The October 2013 Empathy Week was the fourth of its kind that I’ve experienced as a student at CU Boulder. When I think about my experience as a student on this campus, there is no single event that has so greatly shaped my time here besides Empathy Week. For this reason, it was a bittersweet week for me.
When I was a freshman, two seniors told me I needed to stop in to see the Empathy Week exhibit in the UMC. I arrived at the exhibit ignorant of the horrific exploitation happening in the world. I was overwhelmed with sorrow. The grief I felt overtook my motivation to help find a solution; quite honestly, I felt hopeless that a solution existed this side of heaven. In the fall of my freshman year, I began a leadership program here on campus and was thinking about solving complex problems. But kids being trafficked for sex seemed like a problem for “grown ups”—people with PhDs and thirty years of work experience. As an undergraduate student, I assumed I couldn’t have valuable contributions to the solution.
In the months following the first E-Week I attended, I couldn’t seem to get away from the subject of human trafficking. In my classes, at my church, in the media, I was continually reminded that this crime was happening. I kept encountering people here in Boulder who were partners and volunteers with iEmpathize. I kept encountering everyday people that collaborated in some way with iE to be a part of the solution. The people I encountered were both young and old, with and without PhDs. Slowly but surely I had a change of heart. If I didn’t take ownership in the solution, who would? Waiting until I became a “grown-up” was waiting too long so I started to investigate the ways I could help here and now in my unique position as an undergraduate student.

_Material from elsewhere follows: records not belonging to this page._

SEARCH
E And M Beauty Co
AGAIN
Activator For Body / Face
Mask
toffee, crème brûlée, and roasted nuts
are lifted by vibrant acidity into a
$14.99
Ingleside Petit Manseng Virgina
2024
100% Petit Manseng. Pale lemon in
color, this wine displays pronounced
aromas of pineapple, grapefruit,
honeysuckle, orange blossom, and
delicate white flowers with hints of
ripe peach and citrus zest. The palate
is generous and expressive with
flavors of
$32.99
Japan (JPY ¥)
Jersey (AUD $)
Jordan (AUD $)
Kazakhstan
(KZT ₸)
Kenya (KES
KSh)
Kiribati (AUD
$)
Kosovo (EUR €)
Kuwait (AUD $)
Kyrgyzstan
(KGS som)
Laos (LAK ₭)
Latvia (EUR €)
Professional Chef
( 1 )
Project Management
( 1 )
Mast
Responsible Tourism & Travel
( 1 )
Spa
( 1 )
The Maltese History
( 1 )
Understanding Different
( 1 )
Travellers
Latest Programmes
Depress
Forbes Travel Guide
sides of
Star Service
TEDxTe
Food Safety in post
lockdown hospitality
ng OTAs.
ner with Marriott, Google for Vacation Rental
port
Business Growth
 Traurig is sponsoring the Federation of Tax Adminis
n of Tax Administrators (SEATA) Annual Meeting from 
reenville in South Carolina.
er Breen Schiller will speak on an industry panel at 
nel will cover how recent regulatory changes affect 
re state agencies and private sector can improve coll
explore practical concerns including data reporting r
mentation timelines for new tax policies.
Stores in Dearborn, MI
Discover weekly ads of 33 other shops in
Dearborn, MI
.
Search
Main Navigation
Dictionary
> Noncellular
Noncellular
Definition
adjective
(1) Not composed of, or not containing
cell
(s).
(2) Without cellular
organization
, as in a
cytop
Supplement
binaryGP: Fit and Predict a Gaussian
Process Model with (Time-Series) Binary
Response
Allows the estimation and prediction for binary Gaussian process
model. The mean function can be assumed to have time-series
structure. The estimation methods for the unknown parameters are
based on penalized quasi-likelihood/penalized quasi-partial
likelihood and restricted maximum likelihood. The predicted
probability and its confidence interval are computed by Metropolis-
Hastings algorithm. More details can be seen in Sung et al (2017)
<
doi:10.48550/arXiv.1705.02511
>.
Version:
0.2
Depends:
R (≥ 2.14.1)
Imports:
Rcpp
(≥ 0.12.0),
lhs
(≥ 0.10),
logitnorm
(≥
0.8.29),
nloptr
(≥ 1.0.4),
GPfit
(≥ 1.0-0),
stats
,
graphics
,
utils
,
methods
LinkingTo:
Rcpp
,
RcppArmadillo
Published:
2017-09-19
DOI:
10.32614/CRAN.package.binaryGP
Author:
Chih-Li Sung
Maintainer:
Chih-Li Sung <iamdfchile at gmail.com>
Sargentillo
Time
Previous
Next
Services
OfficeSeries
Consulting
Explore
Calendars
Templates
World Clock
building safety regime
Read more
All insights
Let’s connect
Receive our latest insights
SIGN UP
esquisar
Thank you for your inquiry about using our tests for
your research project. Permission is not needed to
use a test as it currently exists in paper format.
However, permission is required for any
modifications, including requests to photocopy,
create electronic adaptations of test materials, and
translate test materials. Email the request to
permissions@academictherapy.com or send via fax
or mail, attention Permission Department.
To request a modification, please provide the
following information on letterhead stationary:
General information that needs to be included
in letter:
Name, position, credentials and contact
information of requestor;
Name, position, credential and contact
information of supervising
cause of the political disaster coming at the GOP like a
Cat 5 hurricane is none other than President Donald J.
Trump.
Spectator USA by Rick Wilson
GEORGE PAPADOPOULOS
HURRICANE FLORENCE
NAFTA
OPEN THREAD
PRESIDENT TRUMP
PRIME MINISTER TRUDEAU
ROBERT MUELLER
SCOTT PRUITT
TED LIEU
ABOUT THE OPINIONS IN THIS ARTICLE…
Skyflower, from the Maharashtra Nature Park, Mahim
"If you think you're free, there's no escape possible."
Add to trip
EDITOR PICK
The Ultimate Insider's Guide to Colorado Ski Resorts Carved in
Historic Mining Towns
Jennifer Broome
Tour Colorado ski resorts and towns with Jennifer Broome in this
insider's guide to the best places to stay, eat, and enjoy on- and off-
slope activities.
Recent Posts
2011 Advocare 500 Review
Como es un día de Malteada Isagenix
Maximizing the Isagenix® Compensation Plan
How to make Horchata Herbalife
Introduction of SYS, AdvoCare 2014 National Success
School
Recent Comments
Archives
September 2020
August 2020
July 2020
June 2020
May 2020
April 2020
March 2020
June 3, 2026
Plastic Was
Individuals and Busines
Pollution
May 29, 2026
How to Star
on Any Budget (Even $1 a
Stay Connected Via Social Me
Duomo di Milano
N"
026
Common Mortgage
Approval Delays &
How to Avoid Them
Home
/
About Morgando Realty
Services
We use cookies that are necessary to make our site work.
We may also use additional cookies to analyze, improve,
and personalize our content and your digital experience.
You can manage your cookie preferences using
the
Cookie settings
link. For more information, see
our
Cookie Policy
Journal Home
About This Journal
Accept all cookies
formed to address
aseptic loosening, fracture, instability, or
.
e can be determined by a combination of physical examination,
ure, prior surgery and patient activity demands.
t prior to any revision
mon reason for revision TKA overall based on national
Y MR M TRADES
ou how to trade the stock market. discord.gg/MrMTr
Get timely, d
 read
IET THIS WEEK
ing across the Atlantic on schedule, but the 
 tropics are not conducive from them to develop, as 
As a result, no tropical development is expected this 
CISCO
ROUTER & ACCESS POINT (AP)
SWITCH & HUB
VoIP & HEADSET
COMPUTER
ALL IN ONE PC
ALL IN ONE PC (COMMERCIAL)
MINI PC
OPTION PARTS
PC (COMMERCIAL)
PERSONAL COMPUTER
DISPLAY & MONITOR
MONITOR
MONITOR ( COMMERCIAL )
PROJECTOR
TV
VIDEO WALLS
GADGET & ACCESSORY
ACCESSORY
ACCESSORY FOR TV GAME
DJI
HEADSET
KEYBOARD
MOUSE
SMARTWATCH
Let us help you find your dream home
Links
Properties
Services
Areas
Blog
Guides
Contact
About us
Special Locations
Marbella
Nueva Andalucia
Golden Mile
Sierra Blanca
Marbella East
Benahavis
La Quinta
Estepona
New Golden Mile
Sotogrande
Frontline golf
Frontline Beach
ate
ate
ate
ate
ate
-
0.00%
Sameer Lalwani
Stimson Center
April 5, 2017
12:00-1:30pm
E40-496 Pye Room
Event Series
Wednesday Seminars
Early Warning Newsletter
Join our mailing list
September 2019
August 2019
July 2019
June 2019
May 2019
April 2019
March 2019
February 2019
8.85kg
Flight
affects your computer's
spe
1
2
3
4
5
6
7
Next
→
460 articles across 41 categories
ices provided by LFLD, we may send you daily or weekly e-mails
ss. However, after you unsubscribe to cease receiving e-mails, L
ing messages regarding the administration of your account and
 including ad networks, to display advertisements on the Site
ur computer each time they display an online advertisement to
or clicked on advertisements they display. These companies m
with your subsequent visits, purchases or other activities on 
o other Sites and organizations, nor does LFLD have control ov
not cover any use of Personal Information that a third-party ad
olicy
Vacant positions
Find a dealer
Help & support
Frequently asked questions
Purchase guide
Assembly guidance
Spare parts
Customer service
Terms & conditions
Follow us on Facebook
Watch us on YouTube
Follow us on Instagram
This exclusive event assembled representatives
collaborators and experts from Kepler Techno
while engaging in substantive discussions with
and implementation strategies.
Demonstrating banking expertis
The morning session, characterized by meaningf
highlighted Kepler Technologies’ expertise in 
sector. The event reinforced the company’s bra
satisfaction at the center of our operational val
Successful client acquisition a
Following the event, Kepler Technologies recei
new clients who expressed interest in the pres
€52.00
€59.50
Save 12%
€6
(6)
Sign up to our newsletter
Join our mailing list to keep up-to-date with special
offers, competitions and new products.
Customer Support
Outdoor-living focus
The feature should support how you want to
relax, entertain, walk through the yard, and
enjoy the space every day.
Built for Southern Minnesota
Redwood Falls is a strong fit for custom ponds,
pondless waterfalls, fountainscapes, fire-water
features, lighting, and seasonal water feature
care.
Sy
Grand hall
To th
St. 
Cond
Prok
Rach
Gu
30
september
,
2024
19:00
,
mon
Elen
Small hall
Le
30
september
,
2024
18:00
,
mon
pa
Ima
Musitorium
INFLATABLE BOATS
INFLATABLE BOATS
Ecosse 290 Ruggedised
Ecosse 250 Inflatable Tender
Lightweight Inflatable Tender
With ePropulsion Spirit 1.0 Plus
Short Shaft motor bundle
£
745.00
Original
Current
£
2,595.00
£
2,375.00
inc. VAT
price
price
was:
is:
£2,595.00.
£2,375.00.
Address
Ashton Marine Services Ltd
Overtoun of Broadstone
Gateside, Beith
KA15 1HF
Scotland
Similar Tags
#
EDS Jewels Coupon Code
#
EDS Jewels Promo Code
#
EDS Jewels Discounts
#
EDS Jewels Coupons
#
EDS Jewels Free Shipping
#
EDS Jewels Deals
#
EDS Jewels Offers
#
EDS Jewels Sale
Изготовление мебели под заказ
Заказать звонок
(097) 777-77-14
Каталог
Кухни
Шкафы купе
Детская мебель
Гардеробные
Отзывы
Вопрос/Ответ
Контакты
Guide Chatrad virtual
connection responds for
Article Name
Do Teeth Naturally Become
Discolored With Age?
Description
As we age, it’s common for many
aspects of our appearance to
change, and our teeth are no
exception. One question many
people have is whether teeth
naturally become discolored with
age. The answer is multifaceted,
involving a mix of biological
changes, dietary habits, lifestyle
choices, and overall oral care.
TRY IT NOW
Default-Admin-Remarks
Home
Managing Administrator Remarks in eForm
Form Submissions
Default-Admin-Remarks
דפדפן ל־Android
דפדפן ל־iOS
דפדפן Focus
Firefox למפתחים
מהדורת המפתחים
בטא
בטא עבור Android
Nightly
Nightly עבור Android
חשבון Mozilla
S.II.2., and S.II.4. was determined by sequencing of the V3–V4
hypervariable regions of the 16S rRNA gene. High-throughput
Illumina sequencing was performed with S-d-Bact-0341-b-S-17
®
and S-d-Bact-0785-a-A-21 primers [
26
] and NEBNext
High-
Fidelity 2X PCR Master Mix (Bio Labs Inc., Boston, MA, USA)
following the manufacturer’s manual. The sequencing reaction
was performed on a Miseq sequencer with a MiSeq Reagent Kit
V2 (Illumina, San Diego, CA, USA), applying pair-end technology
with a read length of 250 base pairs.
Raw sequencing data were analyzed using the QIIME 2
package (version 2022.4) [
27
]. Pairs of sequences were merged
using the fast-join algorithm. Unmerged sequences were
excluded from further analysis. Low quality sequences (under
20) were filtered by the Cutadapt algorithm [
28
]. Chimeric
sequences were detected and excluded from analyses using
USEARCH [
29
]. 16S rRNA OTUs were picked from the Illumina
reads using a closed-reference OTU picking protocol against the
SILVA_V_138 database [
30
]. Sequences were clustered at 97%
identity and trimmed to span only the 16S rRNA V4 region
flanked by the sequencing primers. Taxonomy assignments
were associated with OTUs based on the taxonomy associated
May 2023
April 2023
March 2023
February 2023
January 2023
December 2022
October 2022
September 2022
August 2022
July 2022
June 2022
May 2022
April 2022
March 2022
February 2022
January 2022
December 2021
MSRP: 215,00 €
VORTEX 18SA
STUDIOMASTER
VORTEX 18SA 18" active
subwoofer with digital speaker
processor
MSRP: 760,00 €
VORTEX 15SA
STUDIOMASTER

This fall marked my fourth Empathy Week at CU. This year, I was invited to be part of the planning team in the weeks leading up to the event. I had the privilege of taking part in set-up and teardown of the exhibit on my campus. I helped design a new model for the Mattress Vigil that can be used by campuses in the future. Most importantly, I spoke in front of a great deal of peers about the issue. One of the greatest successes of this event for me was the small class discussion I was able to spark through invitation to the event. Getting people to acknowledge the issue and then talk about it is crucial for gaining momentum. While Empathy Week 2013 marked the last of my time with iE on this campus, it is still only the beginning of my commitment as an advocate. Back in 2010, I never would have thought that I would have such an opportunity to own the Empathy movement at CU by the time I graduated. My greatest hope is that perhaps this year, I was that senior who invited some freshman girl into the issue. I hope that she, whoever she is, is experiencing the same heart change I experienced and will soon catch vision of the contributions she can make as a student.